Records excerpted from a collection
#####

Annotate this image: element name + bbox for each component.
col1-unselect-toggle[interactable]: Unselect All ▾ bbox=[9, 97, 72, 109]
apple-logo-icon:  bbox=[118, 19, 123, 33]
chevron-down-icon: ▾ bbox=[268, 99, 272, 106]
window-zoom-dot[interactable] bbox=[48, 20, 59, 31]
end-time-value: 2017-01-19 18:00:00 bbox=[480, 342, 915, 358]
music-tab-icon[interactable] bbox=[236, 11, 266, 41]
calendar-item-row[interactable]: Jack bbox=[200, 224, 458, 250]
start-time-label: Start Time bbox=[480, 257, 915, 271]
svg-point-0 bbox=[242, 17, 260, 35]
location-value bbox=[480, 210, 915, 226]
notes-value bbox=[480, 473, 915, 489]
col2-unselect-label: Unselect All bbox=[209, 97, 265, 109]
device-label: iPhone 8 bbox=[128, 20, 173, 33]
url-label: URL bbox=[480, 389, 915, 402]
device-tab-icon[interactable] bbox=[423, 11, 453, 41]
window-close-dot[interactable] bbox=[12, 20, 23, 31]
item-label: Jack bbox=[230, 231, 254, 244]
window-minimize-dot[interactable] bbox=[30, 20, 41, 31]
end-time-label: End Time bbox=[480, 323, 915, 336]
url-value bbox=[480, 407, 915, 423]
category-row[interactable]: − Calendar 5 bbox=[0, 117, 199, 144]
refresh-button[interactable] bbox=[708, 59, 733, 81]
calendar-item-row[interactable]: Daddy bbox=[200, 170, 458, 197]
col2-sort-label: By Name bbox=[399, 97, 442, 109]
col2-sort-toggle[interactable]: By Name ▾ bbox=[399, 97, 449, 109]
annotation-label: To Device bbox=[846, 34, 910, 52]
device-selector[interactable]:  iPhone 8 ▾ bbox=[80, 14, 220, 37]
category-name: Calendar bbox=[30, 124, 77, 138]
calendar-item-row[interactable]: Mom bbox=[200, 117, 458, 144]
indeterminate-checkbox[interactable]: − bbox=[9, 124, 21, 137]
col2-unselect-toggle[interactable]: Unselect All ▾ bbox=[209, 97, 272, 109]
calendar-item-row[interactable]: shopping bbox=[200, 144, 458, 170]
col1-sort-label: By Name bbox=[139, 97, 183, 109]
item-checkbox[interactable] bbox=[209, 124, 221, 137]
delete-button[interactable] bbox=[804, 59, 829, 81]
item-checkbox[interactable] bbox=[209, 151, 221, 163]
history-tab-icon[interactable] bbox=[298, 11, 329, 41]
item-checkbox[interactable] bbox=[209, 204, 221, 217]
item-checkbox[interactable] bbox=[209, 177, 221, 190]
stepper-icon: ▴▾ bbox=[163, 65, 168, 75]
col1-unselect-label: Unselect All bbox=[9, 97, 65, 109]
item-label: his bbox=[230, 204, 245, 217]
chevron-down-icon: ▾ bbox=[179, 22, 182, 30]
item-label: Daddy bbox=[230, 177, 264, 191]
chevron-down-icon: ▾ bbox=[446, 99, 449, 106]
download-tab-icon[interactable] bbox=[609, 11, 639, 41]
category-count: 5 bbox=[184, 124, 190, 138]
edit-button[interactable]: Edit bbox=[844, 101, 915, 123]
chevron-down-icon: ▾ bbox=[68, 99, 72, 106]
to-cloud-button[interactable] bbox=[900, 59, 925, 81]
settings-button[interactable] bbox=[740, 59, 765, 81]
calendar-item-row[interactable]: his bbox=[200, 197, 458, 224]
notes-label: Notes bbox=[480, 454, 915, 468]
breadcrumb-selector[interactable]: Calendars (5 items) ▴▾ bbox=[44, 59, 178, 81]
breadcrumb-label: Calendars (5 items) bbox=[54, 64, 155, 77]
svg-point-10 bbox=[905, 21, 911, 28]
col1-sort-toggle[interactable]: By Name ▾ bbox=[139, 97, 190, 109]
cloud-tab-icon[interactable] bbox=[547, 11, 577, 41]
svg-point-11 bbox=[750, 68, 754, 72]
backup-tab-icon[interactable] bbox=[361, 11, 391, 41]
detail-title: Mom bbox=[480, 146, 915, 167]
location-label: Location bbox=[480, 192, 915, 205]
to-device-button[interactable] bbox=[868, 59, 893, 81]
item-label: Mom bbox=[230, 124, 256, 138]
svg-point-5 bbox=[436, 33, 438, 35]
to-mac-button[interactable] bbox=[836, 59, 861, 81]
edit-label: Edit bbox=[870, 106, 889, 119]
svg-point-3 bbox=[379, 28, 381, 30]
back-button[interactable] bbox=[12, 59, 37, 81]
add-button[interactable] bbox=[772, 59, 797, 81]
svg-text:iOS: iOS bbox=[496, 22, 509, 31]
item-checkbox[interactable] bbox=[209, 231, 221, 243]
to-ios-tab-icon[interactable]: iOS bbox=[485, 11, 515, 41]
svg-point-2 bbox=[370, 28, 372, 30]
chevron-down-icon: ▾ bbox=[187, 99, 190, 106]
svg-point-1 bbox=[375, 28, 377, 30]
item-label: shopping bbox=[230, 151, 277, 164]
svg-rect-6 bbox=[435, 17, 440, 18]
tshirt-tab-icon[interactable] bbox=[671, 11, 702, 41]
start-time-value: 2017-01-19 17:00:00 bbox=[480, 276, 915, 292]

#####

- PROBLEM DESCRIPTION
Restate the data above exactly, keeping each word as it stands.

- RESPONSE TO THIS EXERCISE
Annotate this image: element name + bbox for each component.
col1-unselect-toggle[interactable]: Unselect All ▾ bbox=[9, 97, 72, 109]
apple-logo-icon:  bbox=[118, 19, 123, 33]
chevron-down-icon: ▾ bbox=[268, 99, 272, 106]
window-zoom-dot[interactable] bbox=[48, 20, 59, 31]
end-time-value: 2017-01-19 18:00:00 bbox=[480, 342, 915, 358]
music-tab-icon[interactable] bbox=[236, 11, 266, 41]
calendar-item-row[interactable]: Jack bbox=[200, 224, 458, 250]
start-time-label: Start Time bbox=[480, 257, 915, 271]
svg-point-0 bbox=[242, 17, 260, 35]
location-value bbox=[480, 210, 915, 226]
notes-value bbox=[480, 473, 915, 489]
col2-unselect-label: Unselect All bbox=[209, 97, 265, 109]
device-label: iPhone 8 bbox=[128, 20, 173, 33]
url-label: URL bbox=[480, 389, 915, 402]
device-tab-icon[interactable] bbox=[423, 11, 453, 41]
window-close-dot[interactable] bbox=[12, 20, 23, 31]
item-label: Jack bbox=[230, 231, 254, 244]
window-minimize-dot[interactable] bbox=[30, 20, 41, 31]
end-time-label: End Time bbox=[480, 323, 915, 336]
url-value bbox=[480, 407, 915, 423]
category-row[interactable]: − Calendar 5 bbox=[0, 117, 199, 144]
refresh-button[interactable] bbox=[708, 59, 733, 81]
calendar-item-row[interactable]: Daddy bbox=[200, 170, 458, 197]
col2-sort-label: By Name bbox=[399, 97, 442, 109]
col2-sort-toggle[interactable]: By Name ▾ bbox=[399, 97, 449, 109]
annotation-label: To Device bbox=[846, 34, 910, 52]
device-selector[interactable]:  iPhone 8 ▾ bbox=[80, 14, 220, 37]
category-name: Calendar bbox=[30, 124, 77, 138]
calendar-item-row[interactable]: Mom bbox=[200, 117, 458, 144]
indeterminate-checkbox[interactable]: − bbox=[9, 124, 21, 137]
col2-unselect-toggle[interactable]: Unselect All ▾ bbox=[209, 97, 272, 109]
calendar-item-row[interactable]: shopping bbox=[200, 144, 458, 170]
col1-sort-label: By Name bbox=[139, 97, 183, 109]
item-checkbox[interactable] bbox=[209, 124, 221, 137]
delete-button[interactable] bbox=[804, 59, 829, 81]
item-checkbox[interactable] bbox=[209, 151, 221, 163]
history-tab-icon[interactable] bbox=[298, 11, 329, 41]
item-checkbox[interactable] bbox=[209, 204, 221, 217]
item-checkbox[interactable] bbox=[209, 177, 221, 190]
stepper-icon: ▴▾ bbox=[163, 65, 168, 75]
col1-unselect-label: Unselect All bbox=[9, 97, 65, 109]
item-label: his bbox=[230, 204, 245, 217]
chevron-down-icon: ▾ bbox=[179, 22, 182, 30]
item-label: Daddy bbox=[230, 177, 264, 191]
chevron-down-icon: ▾ bbox=[446, 99, 449, 106]
download-tab-icon[interactable] bbox=[609, 11, 639, 41]
category-count: 5 bbox=[184, 124, 190, 138]
edit-button[interactable]: Edit bbox=[844, 101, 915, 123]
chevron-down-icon: ▾ bbox=[68, 99, 72, 106]
to-cloud-button[interactable] bbox=[900, 59, 925, 81]
settings-button[interactable] bbox=[740, 59, 765, 81]
calendar-item-row[interactable]: his bbox=[200, 197, 458, 224]
notes-label: Notes bbox=[480, 454, 915, 468]
breadcrumb-selector[interactable]: Calendars (5 items) ▴▾ bbox=[44, 59, 178, 81]
breadcrumb-label: Calendars (5 items) bbox=[54, 64, 155, 77]
svg-point-10 bbox=[905, 21, 911, 28]
col1-sort-toggle[interactable]: By Name ▾ bbox=[139, 97, 190, 109]
cloud-tab-icon[interactable] bbox=[547, 11, 577, 41]
svg-point-11 bbox=[750, 68, 754, 72]
backup-tab-icon[interactable] bbox=[361, 11, 391, 41]
detail-title: Mom bbox=[480, 146, 915, 167]
location-label: Location bbox=[480, 192, 915, 205]
to-device-button[interactable] bbox=[868, 59, 893, 81]
item-label: Mom bbox=[230, 124, 256, 138]
svg-point-5 bbox=[436, 33, 438, 35]
to-mac-button[interactable] bbox=[836, 59, 861, 81]
edit-label: Edit bbox=[870, 106, 889, 119]
svg-point-3 bbox=[379, 28, 381, 30]
back-button[interactable] bbox=[12, 59, 37, 81]
add-button[interactable] bbox=[772, 59, 797, 81]
svg-text:iOS: iOS bbox=[496, 22, 509, 31]
item-checkbox[interactable] bbox=[209, 231, 221, 243]
to-ios-tab-icon[interactable]: iOS bbox=[485, 11, 515, 41]
svg-point-2 bbox=[370, 28, 372, 30]
chevron-down-icon: ▾ bbox=[187, 99, 190, 106]
svg-point-1 bbox=[375, 28, 377, 30]
item-label: shopping bbox=[230, 151, 277, 164]
svg-rect-6 bbox=[435, 17, 440, 18]
tshirt-tab-icon[interactable] bbox=[671, 11, 702, 41]
start-time-value: 2017-01-19 17:00:00 bbox=[480, 276, 915, 292]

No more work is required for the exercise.